= Beginning of Section =
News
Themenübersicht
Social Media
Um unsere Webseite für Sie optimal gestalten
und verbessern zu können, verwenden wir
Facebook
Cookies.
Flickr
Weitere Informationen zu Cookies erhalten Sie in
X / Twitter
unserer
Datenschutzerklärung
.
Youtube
= End of Section =
§ **Task brief**
If a line in the records above contains the string "Cookies", copy that line out.

§ **Your solution**
Cookies.
Weitere Informationen zu Cookies erhalten Sie in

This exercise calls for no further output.